Les conflits se poursuivent à travers le monde, comme en Ukraine ou en Arménie. Il faut agir, et il faut donc sanctionner, comme cela a été décidé à l'encontre de la Russie. Dans un monde où les échanges de biens croissent, les sanctions économiques sont une arme importante pour exprimer notre réprobation.

Le groupe UC est foncièrement attaché à nos valeurs humanistes, libérales et sociales. Nous les défendons toujours, notamment dans le cadre des groupes d'amitié.

Le texte du GEST n'appelle pas d'objection sur le fond.

Toutefois, nous regrettons deux choses sur la forme : la charge de la preuve sera très difficile à établir. Soyons prudents. En outre, nous privilégions une approche transpartisane, plutôt que l'initiative isolée d'un groupe, dont la manière de voir n'est pas intégralement partagée.

À l'exception de trois de ses membres, le groupe UC s'abstiendra sur cette proposition de résolution.

Mme Esther Benbassa .  - Vous avez certainement entendu parler de Shein, emblème de la fast fashion. T-shirt à 2 euros, robe à 9 euros : tel est le prix de l'esclavage moderne. Le 5 mai, sa boutique éphémère en plein coeur de Paris a attiré des milliers de clients. À qui jeter la pierre ? Au consommateur, qui, face à l'inflation, souhaite acheter à moindre coût ? Ou au Gouvernement, qui permet à ce géant chinois exploitant une main-d'oeuvre forcée de s'installer impunément sur notre sol ? La marque Shein enregistre un chiffre d'affaires de 30 milliards d'euros, mais ne rémunère ses employés ouïghours que quelques centimes, en leur imposant des conditions exécrables.

Le 9 juin 2022, veille de la commémoration de l'abolition de l'esclavage, le Parlement européen a proposé d'interdire l'importation de produits issus du travail forcé des Ouïghours, mais sans s'en donner les moyens. Alors qu'un génocide se profile, l'effectivité des mesures européennes est faible : il faut aller plus loin pour défendre les droits de l'homme. Trop de géants de la mode font des profits colossaux en vendant des produits fabriqués en Chine au mépris des droits de l'homme. En avril, le combat des ONG a été classé sans suite. De nouveaux instruments s'imposent en vue d'assurer une meilleure traçabilité des produits importés. L'industrie textile ne doit plus se cacher derrière son ignorance.

Apportons notre soutien à cette juste cause : l'Histoire ne doit pas nous juger pour notre inaction. Ne disons pas plus tard que nous ne savions pas. (Applaudissements sur les travées du GEST et du groupe SER ; M. André Gattolin applaudit également.)

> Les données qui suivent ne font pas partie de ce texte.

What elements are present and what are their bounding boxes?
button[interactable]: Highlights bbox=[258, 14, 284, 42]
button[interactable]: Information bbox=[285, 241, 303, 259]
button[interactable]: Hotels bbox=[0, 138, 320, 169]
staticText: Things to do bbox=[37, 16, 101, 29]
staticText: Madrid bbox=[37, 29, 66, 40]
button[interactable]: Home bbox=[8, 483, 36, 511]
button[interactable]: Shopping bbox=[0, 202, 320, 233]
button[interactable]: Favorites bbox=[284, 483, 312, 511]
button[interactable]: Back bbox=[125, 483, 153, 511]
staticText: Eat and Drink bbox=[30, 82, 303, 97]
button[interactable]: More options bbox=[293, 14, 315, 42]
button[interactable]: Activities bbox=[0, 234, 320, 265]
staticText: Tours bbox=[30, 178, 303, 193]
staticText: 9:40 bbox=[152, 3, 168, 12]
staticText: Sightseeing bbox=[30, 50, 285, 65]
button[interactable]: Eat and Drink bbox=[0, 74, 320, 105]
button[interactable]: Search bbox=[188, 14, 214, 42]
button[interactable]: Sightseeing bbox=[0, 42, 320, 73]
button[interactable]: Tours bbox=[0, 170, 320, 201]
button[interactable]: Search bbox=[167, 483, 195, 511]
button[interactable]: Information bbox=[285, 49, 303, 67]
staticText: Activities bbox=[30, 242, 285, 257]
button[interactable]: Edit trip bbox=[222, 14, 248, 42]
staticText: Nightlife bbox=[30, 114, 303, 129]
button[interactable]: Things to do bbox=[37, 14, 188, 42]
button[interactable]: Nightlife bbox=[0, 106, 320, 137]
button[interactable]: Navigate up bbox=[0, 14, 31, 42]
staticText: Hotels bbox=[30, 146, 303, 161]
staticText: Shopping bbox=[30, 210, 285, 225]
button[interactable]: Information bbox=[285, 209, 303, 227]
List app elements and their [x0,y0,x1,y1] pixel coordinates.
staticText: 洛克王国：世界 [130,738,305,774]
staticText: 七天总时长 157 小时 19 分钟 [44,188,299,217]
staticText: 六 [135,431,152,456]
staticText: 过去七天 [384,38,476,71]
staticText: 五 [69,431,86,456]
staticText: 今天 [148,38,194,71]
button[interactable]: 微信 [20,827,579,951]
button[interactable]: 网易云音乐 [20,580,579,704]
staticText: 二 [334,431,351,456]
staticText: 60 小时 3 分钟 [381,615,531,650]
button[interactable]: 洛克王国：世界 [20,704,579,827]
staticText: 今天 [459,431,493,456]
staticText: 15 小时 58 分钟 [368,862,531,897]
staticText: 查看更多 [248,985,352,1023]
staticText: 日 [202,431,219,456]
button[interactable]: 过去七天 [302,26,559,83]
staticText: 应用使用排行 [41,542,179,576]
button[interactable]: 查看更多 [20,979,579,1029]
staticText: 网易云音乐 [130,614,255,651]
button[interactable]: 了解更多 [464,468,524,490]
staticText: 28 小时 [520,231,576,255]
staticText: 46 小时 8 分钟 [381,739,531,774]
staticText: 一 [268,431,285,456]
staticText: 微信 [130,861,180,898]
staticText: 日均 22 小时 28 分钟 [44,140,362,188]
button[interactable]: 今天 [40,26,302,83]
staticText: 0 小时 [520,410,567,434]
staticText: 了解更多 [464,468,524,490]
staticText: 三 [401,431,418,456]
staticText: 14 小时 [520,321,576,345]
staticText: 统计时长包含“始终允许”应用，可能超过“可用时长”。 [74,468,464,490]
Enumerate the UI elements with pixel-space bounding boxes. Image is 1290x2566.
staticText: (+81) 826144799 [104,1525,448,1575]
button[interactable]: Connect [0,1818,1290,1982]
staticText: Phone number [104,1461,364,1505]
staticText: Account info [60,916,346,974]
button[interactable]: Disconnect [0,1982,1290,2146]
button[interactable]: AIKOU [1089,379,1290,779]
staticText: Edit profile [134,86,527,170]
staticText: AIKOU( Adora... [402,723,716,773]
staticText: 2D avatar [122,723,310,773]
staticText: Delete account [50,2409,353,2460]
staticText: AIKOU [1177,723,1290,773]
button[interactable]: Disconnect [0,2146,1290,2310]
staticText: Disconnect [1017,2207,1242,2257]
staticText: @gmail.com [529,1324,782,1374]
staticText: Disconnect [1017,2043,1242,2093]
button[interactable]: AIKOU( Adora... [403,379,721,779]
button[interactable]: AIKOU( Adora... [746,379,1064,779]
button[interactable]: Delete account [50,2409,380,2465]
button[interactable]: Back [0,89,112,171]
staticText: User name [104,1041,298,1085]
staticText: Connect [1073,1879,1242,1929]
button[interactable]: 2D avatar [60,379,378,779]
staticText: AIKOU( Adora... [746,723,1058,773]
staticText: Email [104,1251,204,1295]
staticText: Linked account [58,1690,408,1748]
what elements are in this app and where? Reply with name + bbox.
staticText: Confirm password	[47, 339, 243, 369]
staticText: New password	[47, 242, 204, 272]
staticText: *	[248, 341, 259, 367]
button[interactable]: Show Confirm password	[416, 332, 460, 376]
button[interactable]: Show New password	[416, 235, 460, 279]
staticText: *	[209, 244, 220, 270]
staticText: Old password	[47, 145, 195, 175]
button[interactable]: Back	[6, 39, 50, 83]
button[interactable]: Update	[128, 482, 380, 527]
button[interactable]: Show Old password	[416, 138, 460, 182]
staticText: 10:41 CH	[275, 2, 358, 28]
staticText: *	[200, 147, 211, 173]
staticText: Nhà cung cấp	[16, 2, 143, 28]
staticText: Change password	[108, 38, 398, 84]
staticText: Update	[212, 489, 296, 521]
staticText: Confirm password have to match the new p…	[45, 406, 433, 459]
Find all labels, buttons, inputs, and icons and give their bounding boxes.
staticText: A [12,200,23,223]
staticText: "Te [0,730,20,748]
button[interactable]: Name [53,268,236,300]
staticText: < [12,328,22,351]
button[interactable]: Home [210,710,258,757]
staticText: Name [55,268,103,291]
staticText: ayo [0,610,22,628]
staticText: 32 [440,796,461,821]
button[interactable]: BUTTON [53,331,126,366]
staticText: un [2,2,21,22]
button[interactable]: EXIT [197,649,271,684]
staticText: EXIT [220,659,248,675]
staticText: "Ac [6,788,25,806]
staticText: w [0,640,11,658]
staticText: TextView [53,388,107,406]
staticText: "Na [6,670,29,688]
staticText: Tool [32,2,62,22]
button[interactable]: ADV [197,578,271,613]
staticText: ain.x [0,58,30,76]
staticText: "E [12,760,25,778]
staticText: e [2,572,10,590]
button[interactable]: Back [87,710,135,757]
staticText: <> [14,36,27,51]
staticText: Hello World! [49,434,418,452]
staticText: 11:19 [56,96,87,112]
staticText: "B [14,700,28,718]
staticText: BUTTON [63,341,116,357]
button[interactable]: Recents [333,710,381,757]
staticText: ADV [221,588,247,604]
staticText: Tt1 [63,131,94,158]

M. André Guiol .  - (M. Michel Canévet applaudit.) Au lendemain des crimes contre l'humanité commis dans les camps par Hitler ou Staline, nous pensions avoir tourné la page de la barbarie. Tel n'est pas le cas : depuis plusieurs années, la République populaire de Chine bafoue les droits humains des Ouïghours et d'autres peuples turciques, dans l'indifférence de la communauté internationale.

La répression des Ouïghours, population chinoise musulmane originaire du Xinjiang, est documentée : arrestations arbitraires, déportations, travail forcé, violences morales et physiques. Internés dans les camps, ils subissent des flagellations, des électrifications, des stérilisations et avortements forcés, des viols. Ils ne peuvent exercer librement leur culte et se voient forcés d'ingérer du porc ou de l'alcool. L'imagination des autorités chinoises est sans borne, et ces atrocités n'épargnent pas les enfants, eux aussi soumis au travail forcé.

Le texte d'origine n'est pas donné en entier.